Community food enterprises are organisations that are run by communities for their benefit and are primarily involved in at least one part of growing, harvesting, processing, distributing, selling and serving food. They may also be involved in the sustainable disposal of waste food. Those involved are likely to be committed to local food as a way of ensuring quality and sustainability in the food chain.
On my fellowship I interviewed 10 community food enterprises in the UK and 20 in Bolivia and Peru, as well as 8 finance and support providers in the UK and 11 in Bolivia and Peru. I explored the people behind these enterprises, the communities they serve and the challenges they face in growth.
I found exciting examples of enterprises tackling food problems in the UK. For example, Sutton community farm produces better food whilst improving community cohesion, HISBEsupermarket improves access to ethical and sustainably sourced food, Snact produces healthier affordable snacks from fruit that would have gone to waste, and Our Kitchen provides nutritious and affordable ready meals to low income households.
But such enterprises tend to be small and only 2% turn over more than £1 million, which limits their social impact and financial viability.
I discovered similar barriers to scale across all the enterprises I spoke to in the UK and in South America: access to markets, leadership and governance, access to patient capital and support, the challenge of retaining a community focus and access to land.

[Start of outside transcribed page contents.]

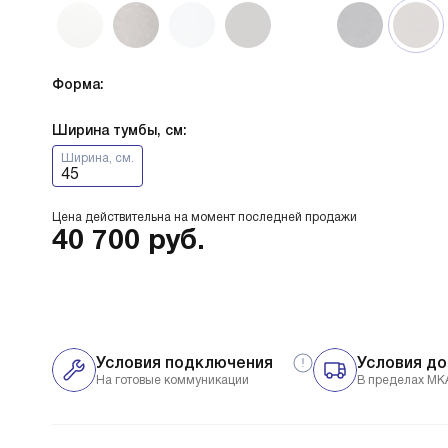
Форма:
Ширина тумбы, см:
Ширина, см.
45
Цена действительна на момент последней продажи
40 700
руб.
Условия подключения
Условия до
На готовые коммуникации
В пределах МК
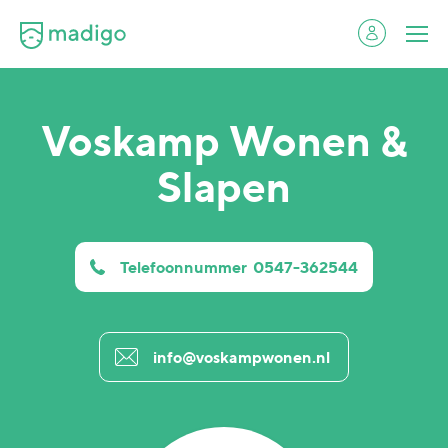
Voskamp Wonen &
Slapen
Telefoonnummer
0547-362544
info@voskampwonen.nl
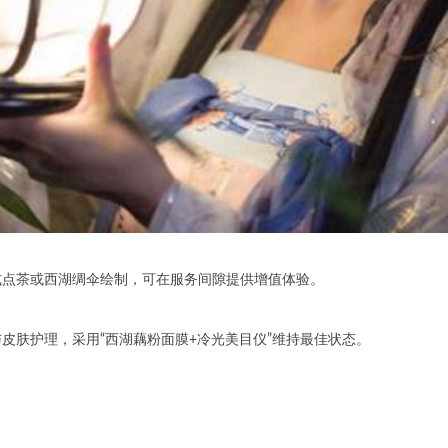
点茶或西湖绸伞绘制，可在服务间隙提供增值体验。
肤护理，采用“西湖藕粉面膜+冷光美目仪”维持最佳状态。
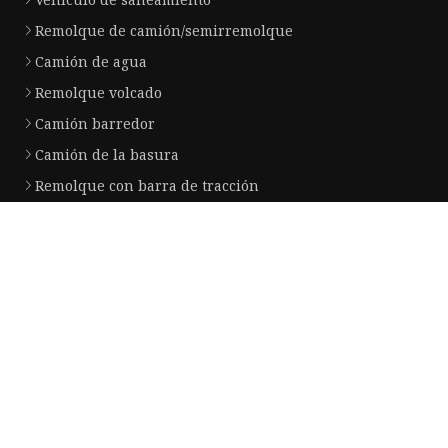
Remolque de camión/semirremolque
Camión de agua
Remolque volcado
Camión barredor
Camión de la basura
Remolque con barra de tracción
Semirremolque de estaca
Semirremolque de plataforma baja
Camión de succión de aguas residuales
Empresa socia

In Bolivia and Peru found several examples of community food enterprises which are successfully growing without losing their community focus, and which combine good leadership, the right finance and support, and an absolute dedication to quality and to finding the right buyers.
Having studied the secrets of their growth I concluded that the following top three actions are needed to improve and grow community food enterprises in the UK:
1) The Buy Social movement should be sufficiently resourced to emulate the Fairtrade movement, connect the ecosystem better and get social enterprise products into supermarkets and companies.

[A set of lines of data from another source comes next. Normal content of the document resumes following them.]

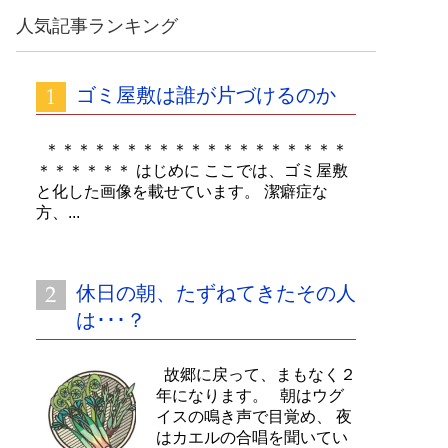
カ
人気記事ランキング
イ
ブ
ゴミ屋敷は誰が片づけるのか
＊＊＊＊＊＊＊＊＊＊＊＊＊＊＊＊＊＊＊
＊＊＊＊＊＊ はじめに ここでは、ゴミ屋敷
と化した画像を載せています。 潔癖症な
方、...
休日の朝、たずねてきたその人
は･･･？
故郷に戻って、まもなく２
年になります。 朝はウグ
イスの鳴き声で目覚め、 夜
はカエルの合唱を聞いてい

2) A program of support should be set up to help community food enterprises have better leverage over food buyers, especially supermarkets – or to help them partner with them to develop better food products. Programmes such as Social Investment Scotland’s retail academy with Asda should be replicated.
3) Supermarkets should be showing the way, building on the Ethical Consumer ranking of the ethical and environmental record of 22 supermarkets. Best in class supermarkets like HISBE should be replicated across the country. The Cooperative supermarket should “go social” again and source only fair trade organic and local food as well as promoting the Buy Social campaign.